A divorce can be a devastating life event. When husbands and wives working together in a family business face a divorce, the possibility of professional upset as well as the personal turmoil only increases the difficulty experienced during such a time. It is important to understand Oklahoma’s laws and how family businesses fit into a divorce and property distribution situation.
What is “equitable distribution?”
A business will need to be valued for a divorce proceeding whether it will be kept by both spouses, by only one spouse or will be sold or shut down completely. Often, people assume that if both spouses work for the business, its value would be split evenly but that is not necessarily the case.

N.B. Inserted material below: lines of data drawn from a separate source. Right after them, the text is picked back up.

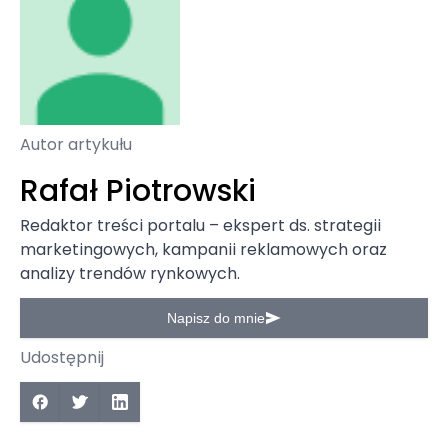
Autor artykułu
Rafał Piotrowski
Redaktor treści portalu – ekspert ds. strategii
marketingowych, kampanii reklamowych oraz
analizy trendów rynkowych.
Napisz do mnie
Udostępnij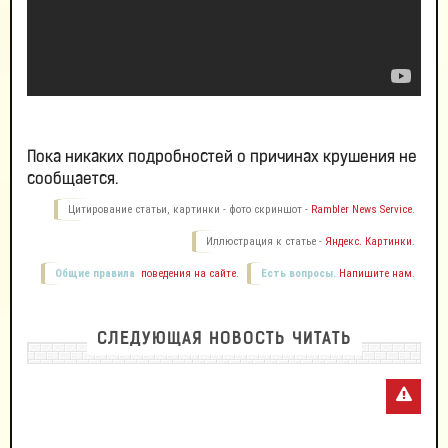
Пока никаких подробностей о причинах крушения не
сообщается.
Цитирование статьи, картинки - фото скриншот -
Rambler News Service.
Иллюстрация к статье -
Яндекс. Картинки.
Общие правила
поведения на сайте.
Есть вопросы.
Напишите нам.
СЛЕДУЮЩАЯ НОВОСТЬ ЧИТАТЬ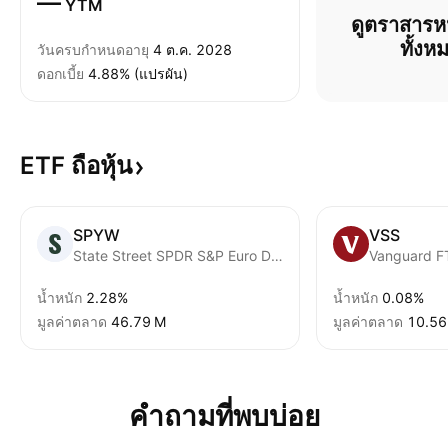
—
YTM
ดูตราสารหน
ทั้งห
วันครบกำหนดอายุ
4 ต.ค. 2028
ดอกเบี้ย
4.88% (แปรผัน)
ETF
ถือหุ้น
SPYW
VSS
State Street SPDR S&P Euro Dividend Aristocrats UCITS ETF EUR
น้ำหนัก
2.28%
น้ำหนัก
0.08%
มูลค่าตลาด
‪46.79 M‬
มูลค่าตลาด
‪10.56
คำถามที่พบบ่อย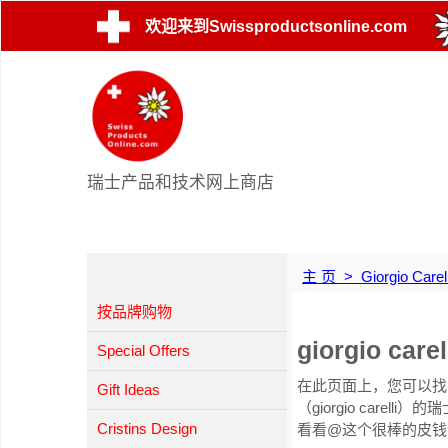
欢迎来到Swissproductsonline.com
瑞士产品和技术网上商店
主 页
>
Giorgio Carell
按品牌购物
giorgio carel
Special Offers
在此页面上，您可以找
Gift Ideas
（giorgio carel
Cristins Design
看看@这个很棒的皮钱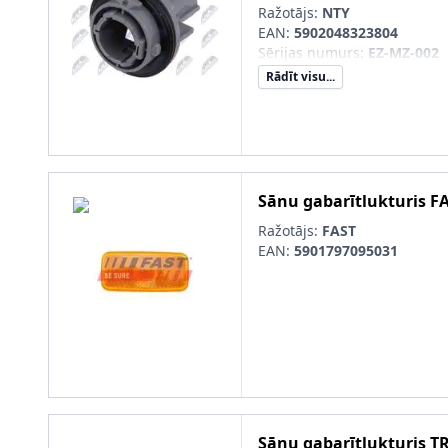
Ražotājs:
NTY
EAN:
5902048323804
Sērijas numurs
:
EZ-MZ-002
Rādīt visu...
Sānu gabarītlukturis
F
Ražotājs:
FAST
EAN:
5901797095031
Sānu gabarītlukturis
T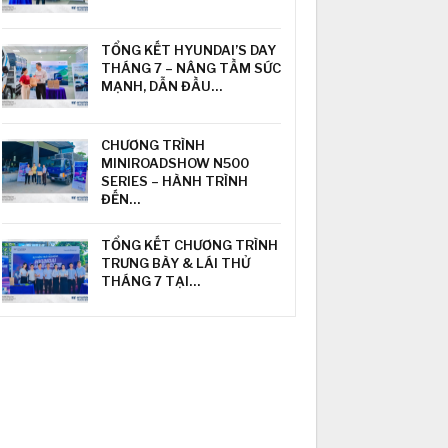
TỔNG KẾT HYUNDAI’S DAY
THÁNG 7 – NÂNG TẦM SỨC
MẠNH, DẪN ĐẦU…
CHƯƠNG TRÌNH
MINIROADSHOW N500
SERIES – HÀNH TRÌNH
ĐẾN…
TỔNG KẾT CHƯƠNG TRÌNH
TRƯNG BÀY & LÁI THỬ
THÁNG 7 TẠI…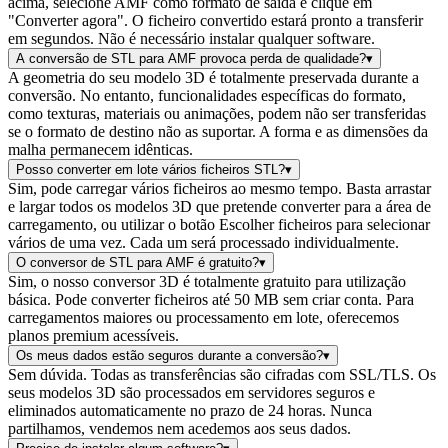
acima, selecione AMF como formato de saída e clique em
"Converter agora". O ficheiro convertido estará pronto a transferir
em segundos. Não é necessário instalar qualquer software.
A conversão de STL para AMF provoca perda de qualidade?
▾
A geometria do seu modelo 3D é totalmente preservada durante a
conversão. No entanto, funcionalidades específicas do formato,
como texturas, materiais ou animações, podem não ser transferidas
se o formato de destino não as suportar. A forma e as dimensões da
malha permanecem idênticas.
Posso converter em lote vários ficheiros STL?
▾
Sim, pode carregar vários ficheiros ao mesmo tempo. Basta arrastar
e largar todos os modelos 3D que pretende converter para a área de
carregamento, ou utilizar o botão Escolher ficheiros para selecionar
vários de uma vez. Cada um será processado individualmente.
O conversor de STL para AMF é gratuito?
▾
Sim, o nosso conversor 3D é totalmente gratuito para utilização
básica. Pode converter ficheiros até 50 MB sem criar conta. Para
carregamentos maiores ou processamento em lote, oferecemos
planos premium acessíveis.
Os meus dados estão seguros durante a conversão?
▾
Sem dúvida. Todas as transferências são cifradas com SSL/TLS. Os
seus modelos 3D são processados em servidores seguros e
eliminados automaticamente no prazo de 24 horas. Nunca
partilhamos, vendemos nem acedemos aos seus dados.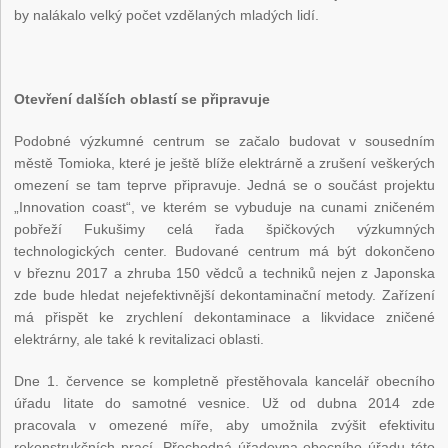
by nalákalo velký počet vzdělaných mladých lidí.
Otevření dalších oblastí se připravuje
Podobné výzkumné centrum se začalo budovat v sousedním
městě Tomioka, které je ještě blíže elektrárně a zrušení veškerých
omezení se tam teprve připravuje. Jedná se o součást projektu
„Innovation coast“, ve kterém se vybuduje na cunami zničeném
pobřeží Fukušimy celá řada špičkových výzkumných
technologických center. Budované centrum má být dokončeno
v březnu 2017 a zhruba 150 vědců a techniků nejen z Japonska
zde bude hledat nejefektivnější dekontaminační metody. Zařízení
má přispět ke zrychlení dekontaminace a likvidace zničené
elektrárny, ale také k revitalizaci oblasti.
Dne 1. července se kompletně přestěhovala kancelář obecního
úřadu Iitate do samotné vesnice. Už od dubna 2014 zde
pracovala v omezené míře, aby umožnila zvýšit efektivitu
rekonstrukčních prací. Přechodná úřadovna obecního úřadu této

Divorces in Oklahoma are subject to the concept of “equitable distribution.” This means that asset division reflects what the court considers to be a fair distribution of all assets, not necessarily completely equal. This includes the family business.
Factors affecting business valuation and distribution
Just as with any other asset in a divorce, the courts will need to determine what portion of the business is a marital asset and what may be the separate property of only one spouse. Some factors to be reviewed include:
- When the business was started.
- What portion of profit is generated by each spouse.
- Whether the business is “property” or “income.”
If the business was originally started by one spouse prior to the marriage and the other spouse joined after the marriage, some portion of the business’ value will likely be considered the separate property of the original founding spouse.
If the business in question is a consulting company and one spouse is the subject matter expert who provides the consulting and the other spouse provides accounting and general business management functions, the consulting spouse may be credited with a higher percent of profit generation as it is his or her direct work that generates the income.
Smart planning can reduce the headache
One way that business owners can help reduce the challenges associated with valuing a business is to set up a shareholder’s or operating agreement from the beginning. This will identify how the business should be valued in the event of a divorce or any situation where any partner, spouse or otherwise, wants to leave the business. This can often make the difference between saving the business and losing it.
Whether or not you have a shareholder’s agreement in place, working with a legal professional that has experience in family businesses and divorce is paramount to ensuring that you receive a fair settlement.